Bewertet am 8.1.2019
Qualys the best vulnerability scanner
Héctor joel B.
Kommentare: Based on the experience I have with Qualys, it is very impressive to capture the vulnerabilities, this compiles a complete report of the risks that your infrastructure has, in addition the patches have very precise information that allows you to carry out the remediation very effectively. The analyzes are detailed and very complete, it works very well to carry out the compliance stages of PCI, CIS, etc... Providing a great guarantee that periodically your organization has an armored infrastructure.
Vorteile: In the firts instance we could see its operation inside a beast and we were amazed, its different configurations to make scans allows to obtain much more complete results than other programs. Qualys as a pentesting tool allows you to analyze those areas of greatest risk within your organization to remedy them. The ability to perform scans for a particular plugin is one of the features that other software should envy to Qualys. Your reports have a very detailed information that allows you to quickly identify vulnerabilities.
Nachteile: I have no negative comments, it has worked very well in the company and with our allies.
Bewertet am 28.1.2019
Nice tool for Vulnerability Management.
Kommentare: Overall We are happy, Web interface is very interactive and training are awesome.
Vorteile: Easy to implement, enabling sensors are not much techie.
Nachteile: Sometime handling false positive detection are really a tough task.
Bewertet am 5.3.2019
Useful Vulnerabilty Management option
Vorteile: Detailed explanations and possible resolutions for vulnerabilities that are detected by the Cloud Agents.

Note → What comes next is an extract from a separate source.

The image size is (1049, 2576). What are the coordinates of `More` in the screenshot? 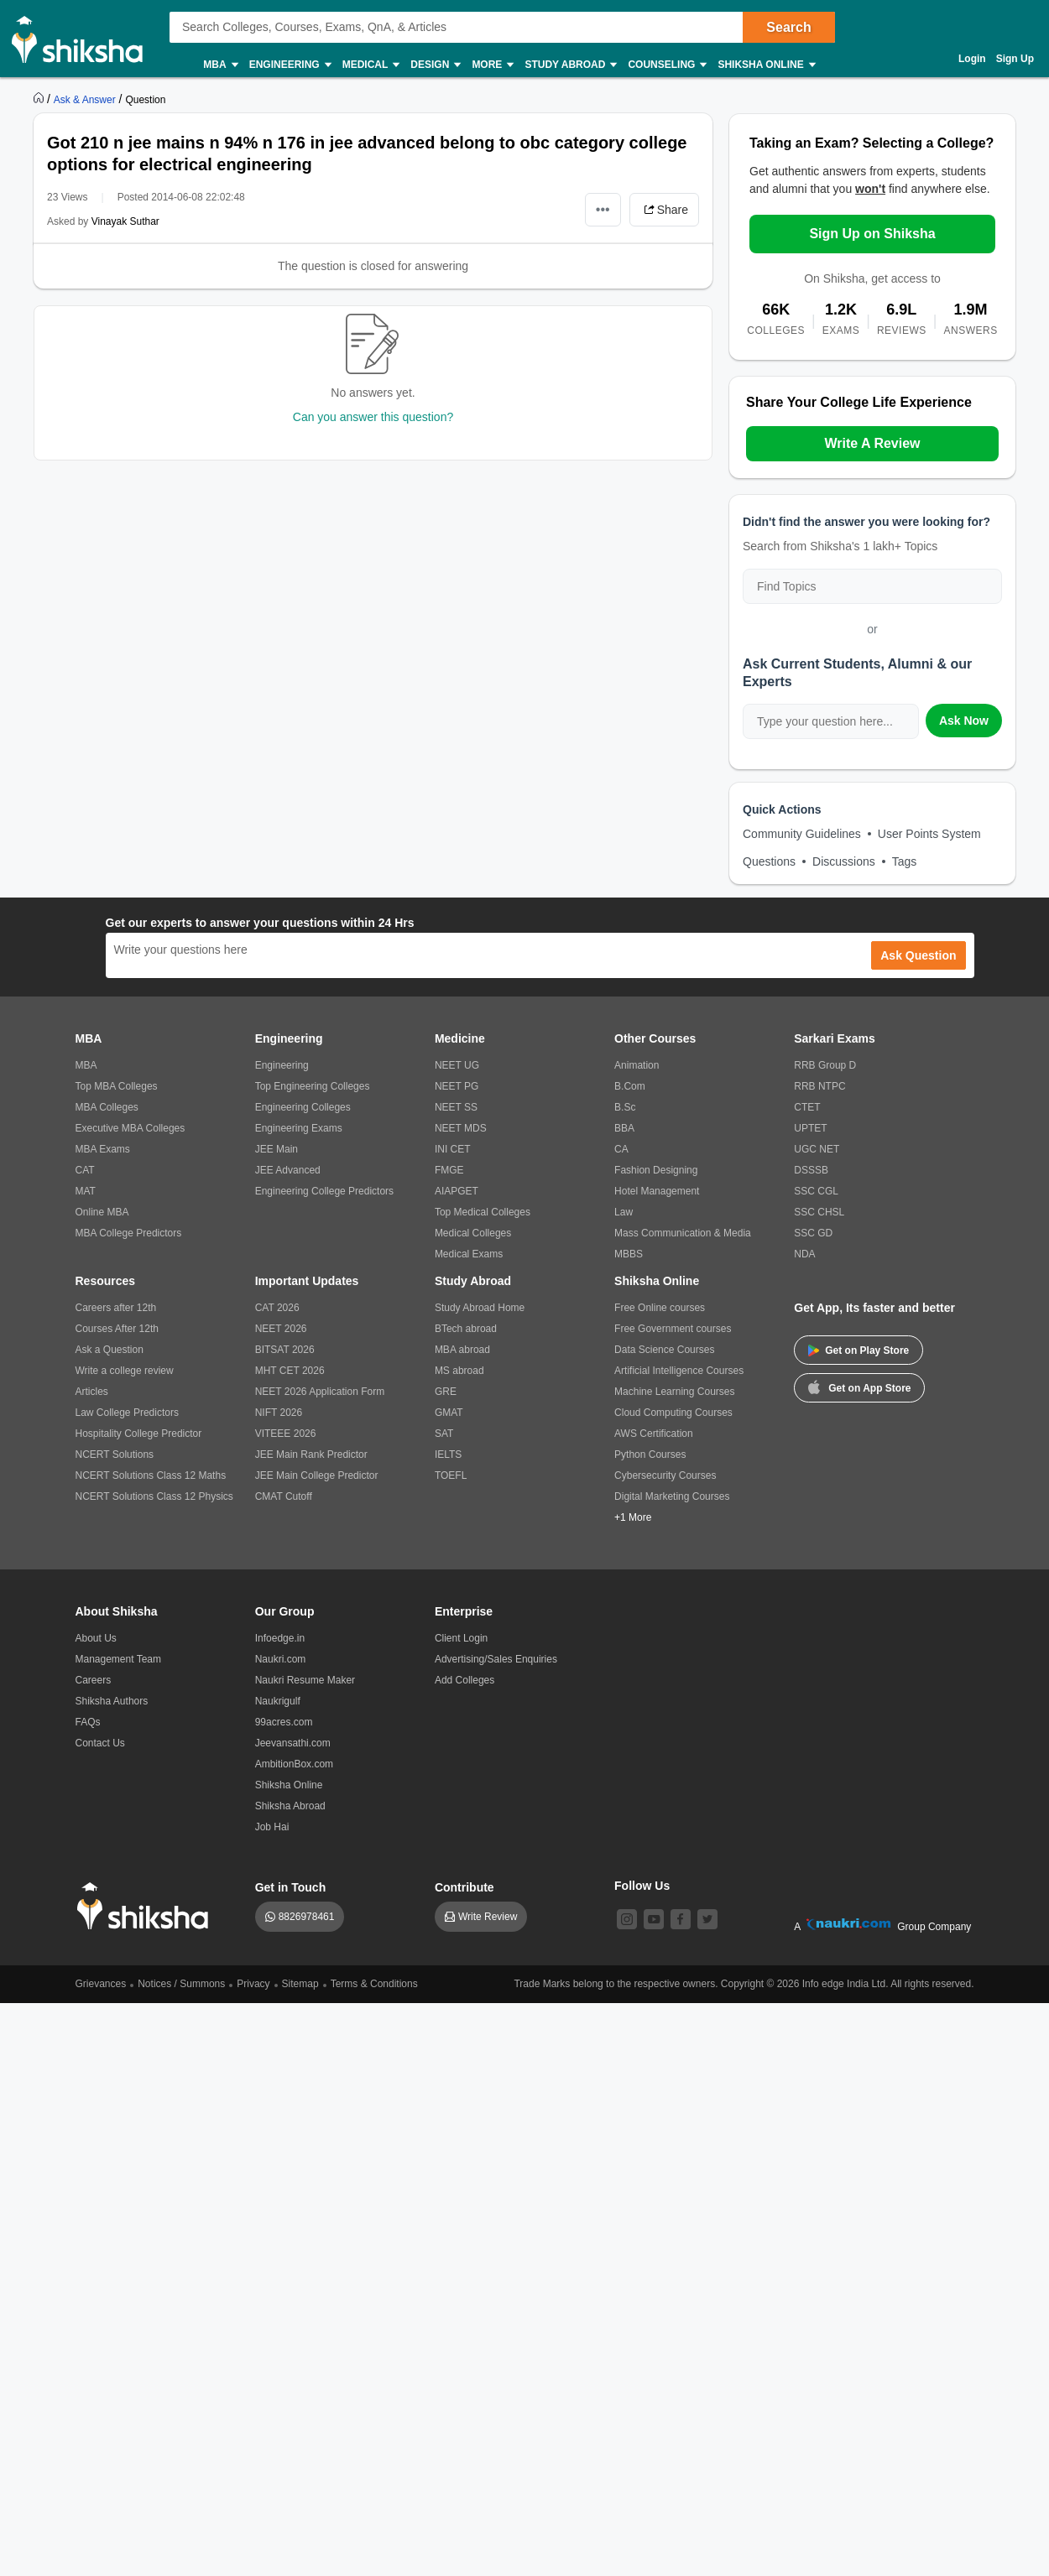 It's located at (492, 65).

Nachteile: I have used other solutions as well on the same machines and they seem to detect quite a few different vulnerabilities, it seems neither give a rather complete list, so it's a good idea to use multiple solutions from different vendors with a different focus to get a clear insight in the ones that are classified as higher risks.
Bewertet am 6.2.2019
Kommentare: They need to make the product better .. Focus ion ease of use. Get a focus group going.
Vorteile: Agent deployment is simple. The software offers much if configured right. I dislike the add on services model.
False positives. If a later software update rectifies an older vulnerability then there is no need to show asset is vulnerable.
Vuln that shows up in Asset View is different in Vuln View.. Why?
Salesperson quit after the sale which sucked. Replacement helped but was not focused on us.
Bewertet am 21.11.2018
Vorteile: Works well and is a trusted source. Their scanning engine gives you some level organization independence (not entirely).
Nachteile: It is expensive, and you have to open up your organization to their IP's or put an in-house relay server.
Bewertet am 21.7.2018
Lots of promises, great marketing. Real quality rather low. Decided to find something better.
Kommentare: That was my first contact with vulnerability management. Perhaps it's a good software for start or for small companies. I was able to recognize my needs and it helped a lot to find a professional solution.
Vorteile: Lots of features, agent available, flexible pricing. Software as a service, so you don't need any infrastructure.
Nachteile: Useless unprofessional support, unable to solve any of my issues. They were closing unresolved issues. Lot of false positives. Support couldn't solve them, I got promises that it will be fixed in next release. Awful and unreliable reporting (errors on dashboards etc.). Very expensive. They're not using real cloud but couple of concentrators in different regions. Not useful for global customers. They promise they don't have access to customer data, but they request that to solve problems.
Bewertet am 24.8.2018
Incompetent badly supported rubbish.
Vorteile: Nothing - I hate it.
Their ridiculous false positives - apparently it's a critical incompliance that certain options aren't set in the gdm config file /etc/gdm.conf.
Fair enough - if gdm was installed. A simple check that the file exists first would eliminate this and (of our 80+ compliance errors) most others. Complaining about mount options on non-existent filesystems, or that /etc/gshadow didn't match a regex - or did, I'm not sure from the report. The file has mode 0000 (so no permissions set at all).
The fix was to chown root:root /etc/gshadow* Trust these amateurs at your own risk. If they are as incompetent as this, what are they missing?